Who reads Ralph Hodgson’s poetry today? Probably few people under the age of 40 have even heard of this strange Englishman who died in 1961 in a small town in the American mid-west. His most famous poems are those once learnt by schoolchildren like ‘Time you old Gypsy Man’ or ‘The Bells of Heaven’, both little more than pleasant rhymes.
But in his day Hodgson was admired by (among others) Robert Lowell, Siegfried Sassoon, Stephen Spender and T. S. Eliot, who wanted him to illustrate the book that he had partly inspired — Old Possum’s Book of Practical Cats; the lazy Hodgson could have made a fortune from the project but refused.
In fact he mostly did exactly what he wanted, in his life and his work. Living to be over 90, through immense changes in literary fashion, Hodgson wrote an unchanging poetry of the heart, prompted often by animals or landscape, simply expressed, yet preoccupied with fantasy and myth.
For Hodgson, writing’s inspiration could not be defined; he abominated literary theory. His pantheistic approach often prompted an ecstatic outpouring, as in the extraordinary ‘The Song of Honour’, a joyful vision of a magnificently varied world. Yet, although not at all intellectual, he can be extraordinarily obscure. For instance, in ‘The Muse and the Mastiff’, a dog dreams of a bear whose story is told by a muse to a poet who tells the story again to the owner of the dog. Got it?
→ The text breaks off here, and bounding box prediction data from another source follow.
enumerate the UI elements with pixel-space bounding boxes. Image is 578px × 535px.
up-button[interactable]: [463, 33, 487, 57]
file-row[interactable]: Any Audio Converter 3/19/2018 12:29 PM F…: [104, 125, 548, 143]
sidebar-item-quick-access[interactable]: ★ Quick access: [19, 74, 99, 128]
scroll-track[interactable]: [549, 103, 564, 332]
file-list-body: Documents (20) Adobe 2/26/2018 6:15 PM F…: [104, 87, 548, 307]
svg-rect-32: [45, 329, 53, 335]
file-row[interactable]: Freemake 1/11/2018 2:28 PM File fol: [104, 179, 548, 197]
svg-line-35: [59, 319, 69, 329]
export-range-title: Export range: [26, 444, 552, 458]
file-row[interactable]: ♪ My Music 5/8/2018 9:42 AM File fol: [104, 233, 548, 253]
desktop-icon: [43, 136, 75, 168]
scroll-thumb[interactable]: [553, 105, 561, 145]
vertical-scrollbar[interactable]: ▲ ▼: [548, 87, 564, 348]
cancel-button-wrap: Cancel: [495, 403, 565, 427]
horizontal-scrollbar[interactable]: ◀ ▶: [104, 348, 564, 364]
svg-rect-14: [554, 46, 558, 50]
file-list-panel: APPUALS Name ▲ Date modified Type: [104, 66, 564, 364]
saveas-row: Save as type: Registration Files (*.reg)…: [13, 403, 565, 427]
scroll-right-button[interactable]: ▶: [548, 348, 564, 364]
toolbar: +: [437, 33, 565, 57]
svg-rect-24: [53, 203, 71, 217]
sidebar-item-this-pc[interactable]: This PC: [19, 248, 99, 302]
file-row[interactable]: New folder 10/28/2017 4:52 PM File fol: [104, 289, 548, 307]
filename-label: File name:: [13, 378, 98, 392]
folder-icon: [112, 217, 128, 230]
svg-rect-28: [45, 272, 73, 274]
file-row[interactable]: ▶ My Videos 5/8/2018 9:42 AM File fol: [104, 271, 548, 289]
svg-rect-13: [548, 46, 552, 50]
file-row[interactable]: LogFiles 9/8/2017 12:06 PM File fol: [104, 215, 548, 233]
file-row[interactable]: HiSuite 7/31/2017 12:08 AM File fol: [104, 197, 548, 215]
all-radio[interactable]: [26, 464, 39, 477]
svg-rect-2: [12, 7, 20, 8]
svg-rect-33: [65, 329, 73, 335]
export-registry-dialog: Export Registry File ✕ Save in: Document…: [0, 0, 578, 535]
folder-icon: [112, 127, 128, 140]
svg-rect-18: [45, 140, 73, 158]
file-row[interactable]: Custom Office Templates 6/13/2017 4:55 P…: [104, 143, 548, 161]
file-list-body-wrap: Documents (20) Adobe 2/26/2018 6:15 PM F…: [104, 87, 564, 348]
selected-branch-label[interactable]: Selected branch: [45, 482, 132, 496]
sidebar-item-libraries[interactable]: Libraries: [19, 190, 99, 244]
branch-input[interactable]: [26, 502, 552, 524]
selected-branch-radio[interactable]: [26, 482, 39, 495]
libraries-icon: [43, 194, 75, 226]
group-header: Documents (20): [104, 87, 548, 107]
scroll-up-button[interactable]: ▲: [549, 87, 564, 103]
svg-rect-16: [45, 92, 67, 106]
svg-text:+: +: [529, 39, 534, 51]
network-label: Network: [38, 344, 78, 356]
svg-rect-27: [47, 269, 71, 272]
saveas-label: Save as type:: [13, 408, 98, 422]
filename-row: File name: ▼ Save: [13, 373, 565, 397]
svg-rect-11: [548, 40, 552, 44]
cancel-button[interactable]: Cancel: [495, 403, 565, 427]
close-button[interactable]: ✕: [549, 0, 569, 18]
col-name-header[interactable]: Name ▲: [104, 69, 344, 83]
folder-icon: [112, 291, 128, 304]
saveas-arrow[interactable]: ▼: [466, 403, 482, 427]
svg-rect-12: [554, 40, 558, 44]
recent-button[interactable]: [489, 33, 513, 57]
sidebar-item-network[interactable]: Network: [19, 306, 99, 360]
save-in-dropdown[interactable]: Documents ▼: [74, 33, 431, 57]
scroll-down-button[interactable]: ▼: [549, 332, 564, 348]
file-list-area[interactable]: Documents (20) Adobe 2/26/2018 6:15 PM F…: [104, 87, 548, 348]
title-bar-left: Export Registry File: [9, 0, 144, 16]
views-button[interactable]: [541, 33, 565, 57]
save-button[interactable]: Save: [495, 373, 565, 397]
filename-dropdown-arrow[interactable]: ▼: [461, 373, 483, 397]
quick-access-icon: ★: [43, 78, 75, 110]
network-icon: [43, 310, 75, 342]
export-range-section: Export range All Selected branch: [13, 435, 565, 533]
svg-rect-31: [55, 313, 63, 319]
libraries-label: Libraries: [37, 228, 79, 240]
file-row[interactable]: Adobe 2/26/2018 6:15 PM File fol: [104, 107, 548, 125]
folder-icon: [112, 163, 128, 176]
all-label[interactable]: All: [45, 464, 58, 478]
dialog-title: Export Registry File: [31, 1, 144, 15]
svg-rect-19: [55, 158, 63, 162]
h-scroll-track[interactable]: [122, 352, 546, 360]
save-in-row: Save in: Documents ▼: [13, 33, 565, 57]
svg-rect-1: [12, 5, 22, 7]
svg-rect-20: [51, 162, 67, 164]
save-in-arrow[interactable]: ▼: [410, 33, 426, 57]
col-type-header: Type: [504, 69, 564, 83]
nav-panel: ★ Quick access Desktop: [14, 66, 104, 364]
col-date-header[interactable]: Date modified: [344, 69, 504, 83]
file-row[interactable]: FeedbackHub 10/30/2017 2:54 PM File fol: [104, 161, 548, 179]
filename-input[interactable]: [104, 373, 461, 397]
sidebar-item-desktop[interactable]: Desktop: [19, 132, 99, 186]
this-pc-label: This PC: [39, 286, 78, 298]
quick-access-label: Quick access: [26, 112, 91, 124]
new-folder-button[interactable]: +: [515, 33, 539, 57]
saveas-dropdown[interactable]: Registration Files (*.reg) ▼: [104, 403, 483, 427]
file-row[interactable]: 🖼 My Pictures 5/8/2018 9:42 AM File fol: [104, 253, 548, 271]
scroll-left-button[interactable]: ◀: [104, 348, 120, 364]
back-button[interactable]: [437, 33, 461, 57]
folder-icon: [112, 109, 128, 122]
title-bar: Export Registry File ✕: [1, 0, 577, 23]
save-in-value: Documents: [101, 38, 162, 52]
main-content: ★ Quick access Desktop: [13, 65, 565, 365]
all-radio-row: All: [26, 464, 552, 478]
His quest for the wild and the mysterious began early. From a working-class background in north-east England, Hodgson had little education and was roaming with fairground people and gypsies from the age of 15. A talented illustrator, he came to London and worked for popular magazines, but poetry was his true calling. Indolence held him back, as did his eccentric personality that soon got as much attention as his work. An aficionado of bull terriers and boxing, claiming to be happiest among gypsies and fellow dog-fanciers, he could talk compellingly, often while lying down to relieve agonising piles, a result of bird-watching in damp fields. He disliked literary conversation and had a tendency to shout, in his talk and his verse.